Não faltam apostos para descrever o italiano Lapo Elkann: milionário, empresário, colecionador de carros, modelo da Gucci, solteiro cobiçado e um dos herdeiros do Grupo Fiat. Tem mais: ele é filho da condessa italiana Margherita de Pahlen e neto do lendário Gianni Agnelli, o maior empresário italiano do pós-guerra, morto em 2003. Juntas, as empresas comandadas pelo seu avô, entre elas a Fiat, a Ferrari e o time de futebol Juventus, de Turim, formam um império que faturou mais de US$ 80 bilhões em 2013. A sofisticada apresentação de Lapo, 37 anos, contrasta com seu estilo acessível e empreendedor.

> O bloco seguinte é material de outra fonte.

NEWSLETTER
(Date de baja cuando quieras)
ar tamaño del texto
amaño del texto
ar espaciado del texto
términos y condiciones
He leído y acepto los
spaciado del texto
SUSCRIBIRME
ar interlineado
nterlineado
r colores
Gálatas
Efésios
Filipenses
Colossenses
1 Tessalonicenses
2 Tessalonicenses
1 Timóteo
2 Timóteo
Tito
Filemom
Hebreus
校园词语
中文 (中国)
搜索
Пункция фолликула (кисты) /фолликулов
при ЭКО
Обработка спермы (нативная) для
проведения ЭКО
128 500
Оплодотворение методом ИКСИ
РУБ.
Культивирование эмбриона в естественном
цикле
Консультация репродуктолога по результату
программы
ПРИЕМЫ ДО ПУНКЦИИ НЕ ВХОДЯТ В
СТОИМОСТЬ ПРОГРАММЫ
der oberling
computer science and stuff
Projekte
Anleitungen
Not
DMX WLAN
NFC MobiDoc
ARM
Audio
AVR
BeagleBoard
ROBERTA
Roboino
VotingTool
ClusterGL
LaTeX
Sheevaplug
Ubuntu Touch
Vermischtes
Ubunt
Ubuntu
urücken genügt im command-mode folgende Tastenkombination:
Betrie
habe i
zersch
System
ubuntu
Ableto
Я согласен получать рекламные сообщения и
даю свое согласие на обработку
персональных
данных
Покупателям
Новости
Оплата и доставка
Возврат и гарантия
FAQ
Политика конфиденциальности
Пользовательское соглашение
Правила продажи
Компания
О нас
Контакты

Apesar do visual extravagante – como manda o figurino italiano –, o empresário é extremamente cordial e desapegado de suas origens nobres quando se trata de conduzir seus negócios. “Estou feliz por estar aqui”, disse à DINHEIRO o empresário. Lapo – ele prefere ser chamado pelo primeiro nome – desembarcou em São Paulo, na primeira semana de novembro, para inaugurar o escritório local da sua grife, a Italia Independent, criada em 2007 e que faturou € 25 milhões no ano passado. Lapo estava com uma bota ortopédica e uma cinta cervical devido a um acidente de moto que sofreu há dois meses, mas não se mostrou incomodado com uma entrevista de quase uma hora, antes de embarcar rumo a Londres.

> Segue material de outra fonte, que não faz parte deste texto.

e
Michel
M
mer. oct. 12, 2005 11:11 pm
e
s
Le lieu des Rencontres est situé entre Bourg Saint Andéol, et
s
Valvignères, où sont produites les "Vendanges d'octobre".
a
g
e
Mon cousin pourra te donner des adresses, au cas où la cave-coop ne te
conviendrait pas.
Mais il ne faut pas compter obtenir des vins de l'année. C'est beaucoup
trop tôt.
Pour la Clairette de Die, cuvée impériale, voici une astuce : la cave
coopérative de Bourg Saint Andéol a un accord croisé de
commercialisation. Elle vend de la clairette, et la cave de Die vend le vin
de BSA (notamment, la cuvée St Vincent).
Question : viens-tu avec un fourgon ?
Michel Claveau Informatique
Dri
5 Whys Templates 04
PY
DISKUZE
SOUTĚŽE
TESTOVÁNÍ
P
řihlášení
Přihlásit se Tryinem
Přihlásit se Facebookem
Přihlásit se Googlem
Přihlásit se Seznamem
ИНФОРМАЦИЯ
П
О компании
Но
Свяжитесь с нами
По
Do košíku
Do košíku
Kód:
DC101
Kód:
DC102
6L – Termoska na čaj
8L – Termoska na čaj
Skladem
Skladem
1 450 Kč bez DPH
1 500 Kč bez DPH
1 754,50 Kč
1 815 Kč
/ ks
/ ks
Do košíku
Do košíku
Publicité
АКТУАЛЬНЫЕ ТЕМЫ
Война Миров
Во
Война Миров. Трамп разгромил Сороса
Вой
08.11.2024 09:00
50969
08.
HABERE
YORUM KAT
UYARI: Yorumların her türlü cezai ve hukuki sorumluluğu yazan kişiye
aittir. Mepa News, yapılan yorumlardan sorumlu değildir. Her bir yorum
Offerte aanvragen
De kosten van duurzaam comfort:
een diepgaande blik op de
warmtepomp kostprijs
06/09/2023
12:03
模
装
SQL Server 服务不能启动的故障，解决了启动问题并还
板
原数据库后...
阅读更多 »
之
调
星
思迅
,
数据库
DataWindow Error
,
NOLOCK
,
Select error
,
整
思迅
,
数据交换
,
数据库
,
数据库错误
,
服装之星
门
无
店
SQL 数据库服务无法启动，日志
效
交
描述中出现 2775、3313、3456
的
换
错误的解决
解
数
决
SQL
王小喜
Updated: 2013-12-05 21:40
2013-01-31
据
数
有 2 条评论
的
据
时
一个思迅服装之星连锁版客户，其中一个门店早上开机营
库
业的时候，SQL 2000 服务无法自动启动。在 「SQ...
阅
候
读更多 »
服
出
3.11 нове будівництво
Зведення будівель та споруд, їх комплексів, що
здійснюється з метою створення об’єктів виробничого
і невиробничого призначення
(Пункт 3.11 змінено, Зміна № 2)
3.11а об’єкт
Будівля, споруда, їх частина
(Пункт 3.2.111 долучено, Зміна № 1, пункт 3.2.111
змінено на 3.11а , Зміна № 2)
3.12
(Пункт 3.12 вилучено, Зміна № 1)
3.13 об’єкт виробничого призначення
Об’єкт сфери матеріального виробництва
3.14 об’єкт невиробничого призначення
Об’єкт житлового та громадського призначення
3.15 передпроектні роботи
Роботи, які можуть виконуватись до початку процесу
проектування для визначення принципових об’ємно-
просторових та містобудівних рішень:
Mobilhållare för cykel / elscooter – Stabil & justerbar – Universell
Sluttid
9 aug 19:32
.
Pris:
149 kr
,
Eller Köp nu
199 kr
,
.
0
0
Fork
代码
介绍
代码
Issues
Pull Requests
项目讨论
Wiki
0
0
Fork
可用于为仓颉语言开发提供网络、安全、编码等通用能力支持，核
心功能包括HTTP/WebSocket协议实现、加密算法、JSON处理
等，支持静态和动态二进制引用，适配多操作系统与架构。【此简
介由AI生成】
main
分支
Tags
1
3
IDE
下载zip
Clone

“Tenho uma história de vida bastante agitada”, diz, em inglês, com um leve sotaque italiano. “Passei as últimas semanas viajando para firmar parcerias e promover minha marca.” O empresário nasceu cosmopolita. Em sua infância, morou em Londres, Paris e no Rio de Janeiro – razão pela qual é um poliglota e arranha um português. Em 2001, tornou-se assessor de Henry Kissinger, o homem que à frente do Departamento de Estado costurou o acordo de cessar-fogo entre os Estados Unidos e o Vietnã, nos anos de 1970. Em 2003, Lapo tornou-se diretor de marcas do Grupo Fiat.

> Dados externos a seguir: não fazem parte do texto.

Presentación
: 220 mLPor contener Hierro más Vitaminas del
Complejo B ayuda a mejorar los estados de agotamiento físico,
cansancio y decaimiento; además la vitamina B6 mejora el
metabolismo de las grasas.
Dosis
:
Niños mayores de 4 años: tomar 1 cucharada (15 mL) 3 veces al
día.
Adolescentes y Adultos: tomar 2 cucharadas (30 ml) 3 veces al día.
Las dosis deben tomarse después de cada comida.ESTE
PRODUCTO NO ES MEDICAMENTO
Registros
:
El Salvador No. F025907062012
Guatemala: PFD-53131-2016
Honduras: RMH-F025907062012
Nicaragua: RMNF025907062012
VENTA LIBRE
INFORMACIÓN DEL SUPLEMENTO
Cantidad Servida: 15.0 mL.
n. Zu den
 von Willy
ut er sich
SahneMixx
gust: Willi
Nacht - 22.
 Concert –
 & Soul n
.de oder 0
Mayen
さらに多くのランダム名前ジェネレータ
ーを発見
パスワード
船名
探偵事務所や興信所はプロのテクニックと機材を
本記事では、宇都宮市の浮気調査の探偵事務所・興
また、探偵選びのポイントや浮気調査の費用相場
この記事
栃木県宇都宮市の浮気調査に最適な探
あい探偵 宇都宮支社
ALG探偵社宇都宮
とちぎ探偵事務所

“Nessa época, meu avô, Gianni, estava doente, com câncer”, diz. Naquele posto, coordenou campanhas importantes, como a reinvenção dos clássicos Punto e 500. Lapo não gosta de falar sobre as razões de sua saída da Fiat. Segundo ele, estava na hora de mudar. “Estava passando por um momento difícil na carreira”, diz. Questionado sobre o que se seriam essas dificuldades, ele desconversa. “Não gosto de falar de problemas, porque, uma vez que você resolve um, sempre aparece outro.” Dono de uma personalidade cativante e expansiva, Lapo, um típico metrossexual de cabelo e roupas impecáveis, teria de tudo para ser um bom diretor de comunicação do grupo familiar.

Conta-se que Agnelli não poupava elogios ao neto em relação ao seu cargo na Fiat. No entanto, o próprio avô não via muitas perspectivas de crescimento – o todo-poderoso da Fiat não cogitava promover Lapo a CEO do grupo, por exemplo, em grande parte por causa das confusões em que o neto se metia. Foi por isso que, muitas vezes, o empresário ocupou capas de jornais e revistas de fofocas. Certa vez, há oito anos, quase morreu de overdose no apartamento de um amigo. A época das polêmicas em que se envolvia, no entanto, ficou para trás. “Agora estou trabalhando duro na Italia Independent”, diz.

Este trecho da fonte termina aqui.